Functionally, what happens next in the constructor is the following:

Loading the Metal library containing our shaders. The C++ equivalent is radily found using your editors code-completion.

Objective-C

id<MTLLibrary> defaultLibrary = [_mDevice newDefaultLibrary];

C++

MTL::Library *defaultLibrary = _mDevice->newDefaultLibrary();

Loading a specific shader based on its name. This is the biggest translation mismatch, as the C++ method newFunctionWithName doesn’t exist, and it’s equivalent doesn’t accept const char *, only it’s own implementation of strings.

Objective-C

id<MTLFunction> addFunction = [defaultLibrary newFunctionWithName:@"add_arrays"];

C++

auto str = NS::String::string("add_arrays", NS::ASCIIStringEncoding);
MTL::Function *addFunction = defaultLibrary->newFunction(str);

Creating a pipeline state object. This translates just like loading the default library.
Creating a command queue object. This also translates without issue.
Prepare the test data.
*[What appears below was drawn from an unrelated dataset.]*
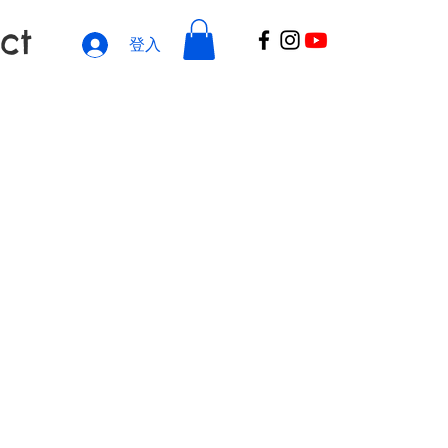
ct
登入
This is simply done by a (yet-to-write) method of the class we are writing.

To understand exactly what the created objects do, refer to the Apple tutorial written for Objective-C.

Most other class methods are translated one-to-one much the same way. One of the major differences (inconveniences, more like) between the original Objective-C and the C++ implementation can be initially found in generateRandomFloatData. This function populates arbirtrary buffers with random data. To do this, it needs to set the values of the buffer one by one, accessing these from the CPU. In the Objective-C implementation, whenever we want to access the buffer’s data, we obtain a pointer to the start of the buffer, and loop over it by pointer arithmetic:

- (void) generateRandomFloatData: (id<MTLBuffer>) buffer
{
    float* dataPtr = buffer.contents;

    for (unsigned long index = 0; index < arrayLength; index++)
    {
        dataPtr[index] = (float)rand()/(float)(RAND_MAX);
    }
}

In C++, one is not able to implicitly cast this pointer. The return type of buffer->contents() is a void *, i.e. a pointer to any type of object. For safety, one needs to explicitly cast this pointer to a float *.

void MetalAdder::generateRandomFloatData(MTL::Buffer *buffer)
{
    // The pointer needs to be explicitly cast in C++, a difference from
    // Objective-C.
    float *dataPtr = (float *)buffer->contents();

    for (unsigned long index = 0; index < arrayLength; index++)
    {
        dataPtr[index] = (float)rand() / (float)(RAND_MAX);
    }
}

Pfew, getting quite close there to actually programming! This slight difference in Objective-C w.r.t. C++ pops up again in verifyResults, and basically whenever we try to access the buffer manually.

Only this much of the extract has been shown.